It started with one trained husky and one very untrained German shepherd. It escalated into a weaponized light show aimed straight at the neighbor’s bedroom.

User 4aceswilldoit says they spent four weeks grinding through nighttime training with their husky so the dog could sleep outside without waking the neighborhood. Anyone who’s met a husky knows that’s not exactly beginner-level stuff. But it worked: the dog is “really well behaved” and quiet at night.

Then six months ago, the peace shattered.

The next-door neighbors brought home a German shepherd who, according to the post, “barks at everything and all night.” While the husky’s owner works rotating shifts and lives in “perpetual sleep deprivation,” the shepherd’s humans apparently decided training was optional.
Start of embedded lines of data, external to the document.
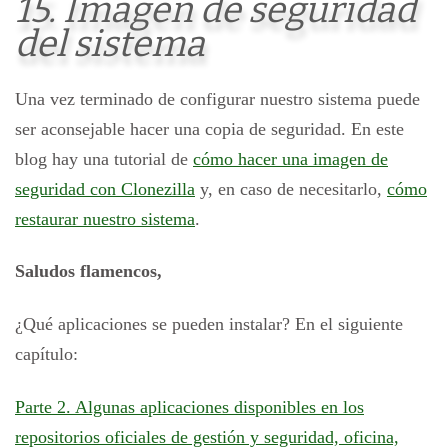
15. Imagen de seguridad
del sistema
Una vez terminado de configurar nuestro sistema puede
ser aconsejable hacer una copia de seguridad. En este
blog hay una tutorial de
cómo hacer una imagen de
seguridad con Clonezilla
y, en caso de necesitarlo,
cómo
restaurar nuestro sistema
.
Saludos flamencos,
¿Qué aplicaciones se pueden instalar? En el siguiente
capítulo:
Parte 2. Algunas aplicaciones disponibles en los
repositorios oficiales de gestión y seguridad, oficina,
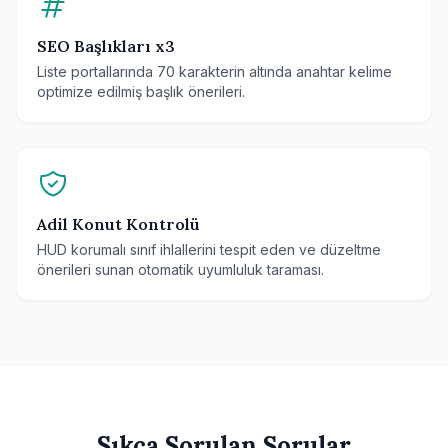
SEO Başlıkları x3
Liste portallarında 70 karakterin altında anahtar kelime
optimize edilmiş başlık önerileri.
Adil Konut Kontrolü
HUD korumalı sınıf ihlallerini tespit eden ve düzeltme
önerileri sunan otomatik uyumluluk taraması.
Sıkça Sorulan Sorular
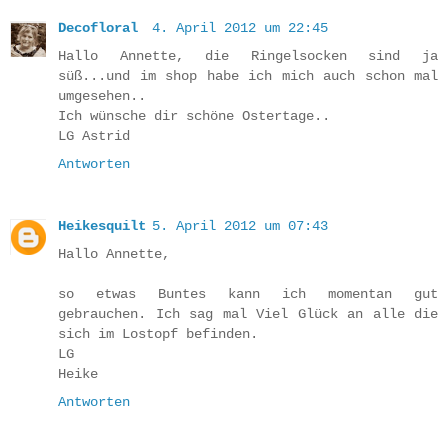
Decofloral
4. April 2012 um 22:45
Hallo Annette, die Ringelsocken sind ja
süß...und im shop habe ich mich auch schon mal
umgesehen..
Ich wünsche dir schöne Ostertage..
LG Astrid
Antworten
Heikesquilt
5. April 2012 um 07:43
Hallo Annette,
so etwas Buntes kann ich momentan gut
gebrauchen. Ich sag mal Viel Glück an alle die
sich im Lostopf befinden.
LG
Heike
Antworten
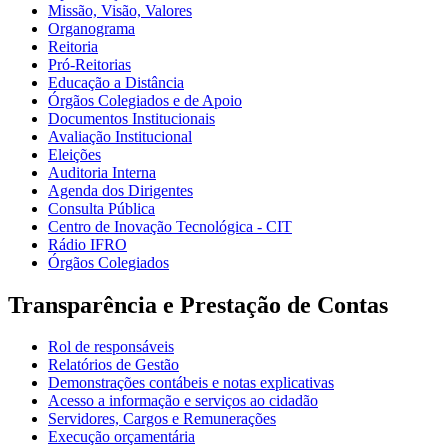
Missão, Visão, Valores
Organograma
Reitoria
Pró-Reitorias
Educação a Distância
Órgãos Colegiados e de Apoio
Documentos Institucionais
Avaliação Institucional
Eleições
Auditoria Interna
Agenda dos Dirigentes
Consulta Pública
Centro de Inovação Tecnológica - CIT
Rádio IFRO
Órgãos Colegiados
Transparência e Prestação de Contas
Rol de responsáveis
Relatórios de Gestão
Demonstrações contábeis e notas explicativas
Acesso a informação e serviços ao cidadão
Servidores, Cargos e Remunerações
Execução orçamentária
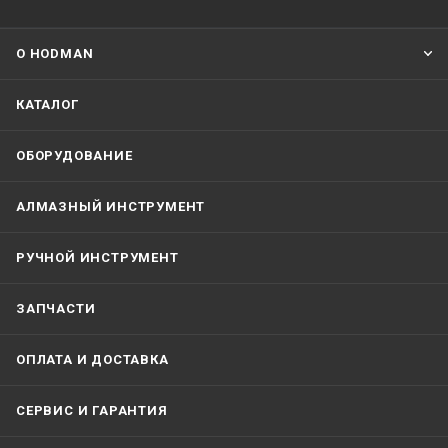
О HODMAN
КАТАЛОГ
ОБОРУДОВАНИЕ
АЛМАЗНЫЙ ИНСТРУМЕНТ
РУЧНОЙ ИНСТРУМЕНТ
ЗАПЧАСТИ
ОПЛАТА И ДОСТАВКА
СЕРВИС И ГАРАНТИЯ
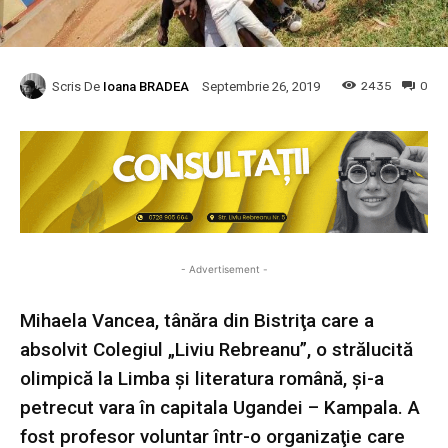
Scris De
Ioana BRADEA
2435
0
Septembrie 26, 2019
- Advertisement -
Mihaela Vancea, tânăra din Bistriţa care a
absolvit Colegiul „Liviu Rebreanu”, o strălucită
olimpică la Limba şi literatura română, şi-a
petrecut vara în capitala Ugandei – Kampala. A
fost profesor voluntar într-o organizaţie care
OP didn’t start with chaos. They say they asked the neighbors several times to train the dog, even explaining how to do it and straight-up offering to train the dog themselves. Commenters were floored anyone would turn that down, with one saying they’d be “so stoked” to get that kind of help instead of complaints or cops.

The neighbors, according to OP, did nothing.
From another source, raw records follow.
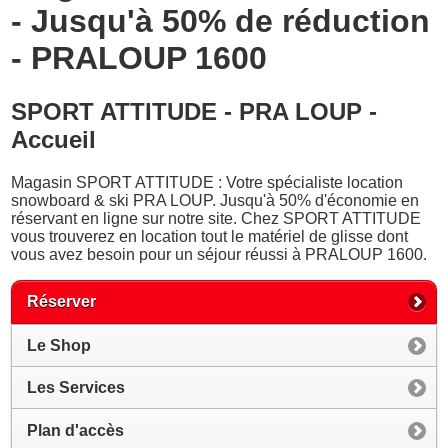
- Jusqu'à 50% de réduction
- PRALOUP 1600
SPORT ATTITUDE - PRA LOUP -
Accueil
Magasin SPORT ATTITUDE : Votre spécialiste location
snowboard & ski PRA LOUP. Jusqu'à 50% d'économie en
réservant en ligne sur notre site. Chez SPORT ATTITUDE
vous trouverez en location tout le matériel de glisse dont
vous avez besoin pour un séjour réussi à PRALOUP 1600.
Réserver
Le Shop
Les Services
Plan d'accès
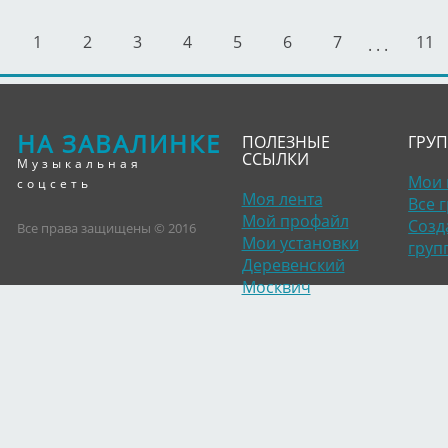
1
2
3
4
5
6
7
11
. . .
НА ЗАВАЛИНКЕ
ПОЛЕЗНЫЕ
ГРУ
ССЫЛКИ
Музыкальная
Мои 
соцсеть
Моя лента
Все 
Мой профайл
Созд
Все права защищены © 2016
Мои установки
груп
Деревенский
Москвич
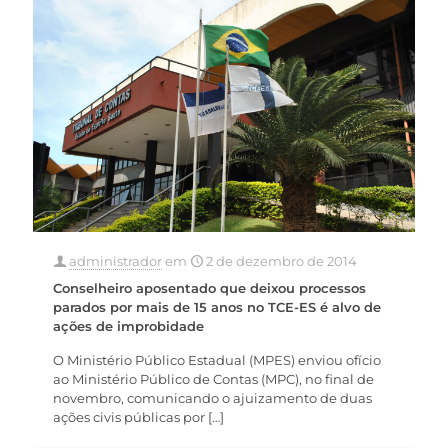
administrador
em
2 de dezembro de 2014
Conselheiro aposentado que deixou processos
parados por mais de 15 anos no TCE-ES é alvo de
ações de improbidade
O Ministério Público Estadual (MPES) enviou ofício
ao Ministério Público de Contas (MPC), no final de
novembro, comunicando o ajuizamento de duas
ações civis públicas por
[…]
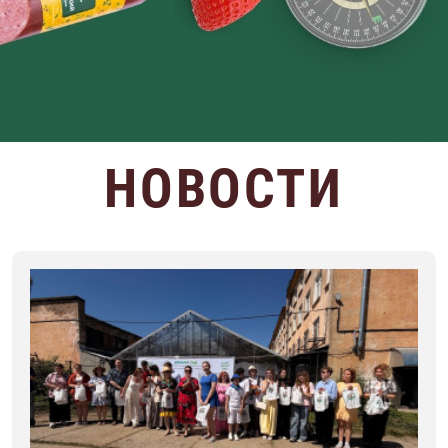
ВОЛОГОДСКИЙ
НОВОСТИ
МЯСОКОМБИНАТ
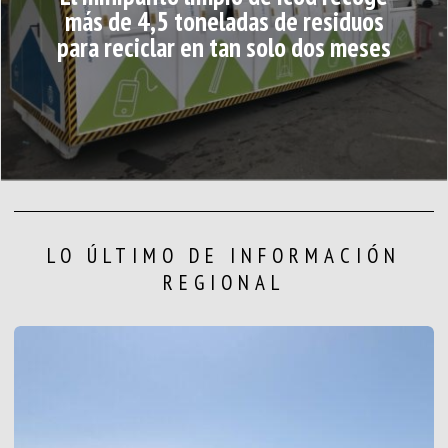
más de 4,5 toneladas de residuos
para reciclar en tan solo dos meses
LO ÚLTIMO DE INFORMACIÓN
REGIONAL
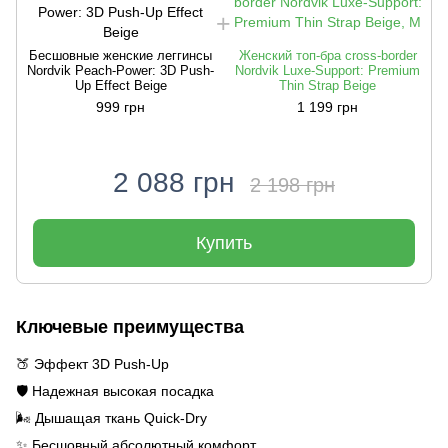
Бесшовные женские леггинсы
Женский топ-бра cross-border
Nordvik Peach-Power: 3D Push-
Nordvik Luxe-Support: Premium
N
Up Effect Beige
Thin Strap Beige
999 грн
1 199 грн
2 088 грн
2 198 грн
Купить
Ключевые преимущества
🍑 Эффект 3D Push-Up
🛡️ Надежная высокая посадка
🌬️ Дышащая ткань Quick-Dry
✨ Бесшовный абсолютный комфорт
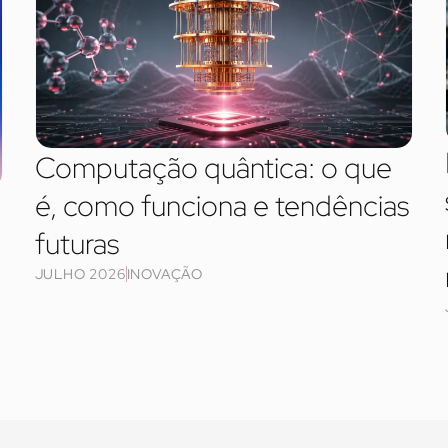
Computação quântica: o que
é, como funciona e tendências
futuras
JULHO 2026
INOVAÇÃO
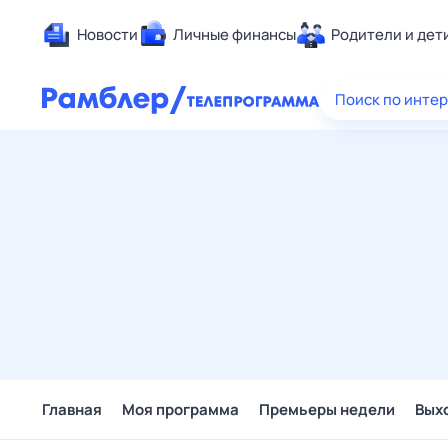
Новости
Личные финансы
Родители и дет
Здоровье
Поиск по инте
Развлечен
Дом и уют
Спорт
Карьера
Авто
Технологи
Жизненные
Сберегаем
Гороскопы
Главная
Моя программа
Премьеры недели
Вых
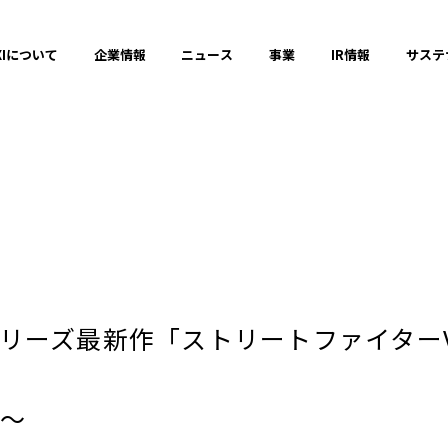
XIについて
企業情報
ニュース
事業
IR情報
サステ
プレスリリース
2025年
リーズ最新作「ストリートファイターV」
2023年
〜
それ以前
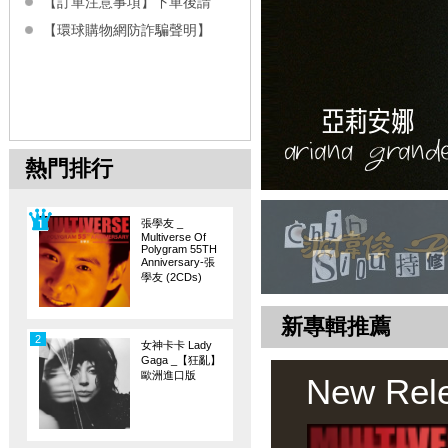
【訂單注意事項】下單後請
【環球購物網防詐騙聲明】
熱門排行
張學友 _
Multiverse Of
Polygram 55TH
Anniversary-張
學友 (2CDs)
新專輯推薦
2
女神卡卡 Lady
Gaga _【狂亂】
歐洲進口版
New Rel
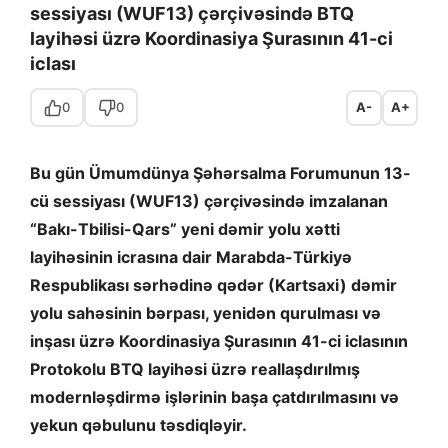
sessiyası (WUF13) çərçivəsində BTQ
layihəsi üzrə Koordinasiya Şurasının 41-ci
iclası
0
0
A-
A+
Bu gün Ümumdünya Şəhərsalma Forumunun 13-
cü sessiyası (WUF13) çərçivəsində imzalanan
“Bakı-Tbilisi-Qars” yeni dəmir yolu xətti
layihəsinin icrasına dair Marabda-Türkiyə
Respublikası sərhədinə qədər (Kartsaxi) dəmir
yolu sahəsinin bərpası, yenidən qurulması və
inşası üzrə Koordinasiya Şurasının 41-ci iclasının
Protokolu BTQ layihəsi üzrə reallaşdırılmış
modernləşdirmə işlərinin başa çatdırılmasını və
yekun qəbulunu təsdiqləyir.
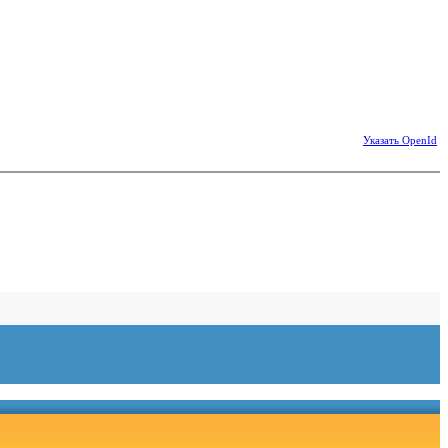
Указать OpenId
So the gloves — or rather, the lights — came off.

OP bought two 30,000 lumen floodlights, narrowed the motion sensor with a baffle so it only triggers when the shepherd runs to one specific barking spot by the fence, and aimed both lights directly at the neighbors’ bedroom window. The dog barks, the motion sensor trips, and their bedroom allegedly lights up like a stadium — blackout curtains and all.

“It’s been a month, they wake up pretty often,” OP writes. “If I’m awake, you’re awake too.”

Commenters are calling it “genius,” “brilliant,” and the rare case of “petty revenge” that feels completely earned, especially since OP repeatedly tried the “mature route” first.

The terms of surrender are simple: train the dog, and the lights go off.

Until then, one backyard remains quiet, one German shepherd keeps barking, and one bedroom window is living in constant fear of the next blinding 3 a.m. wake-up call.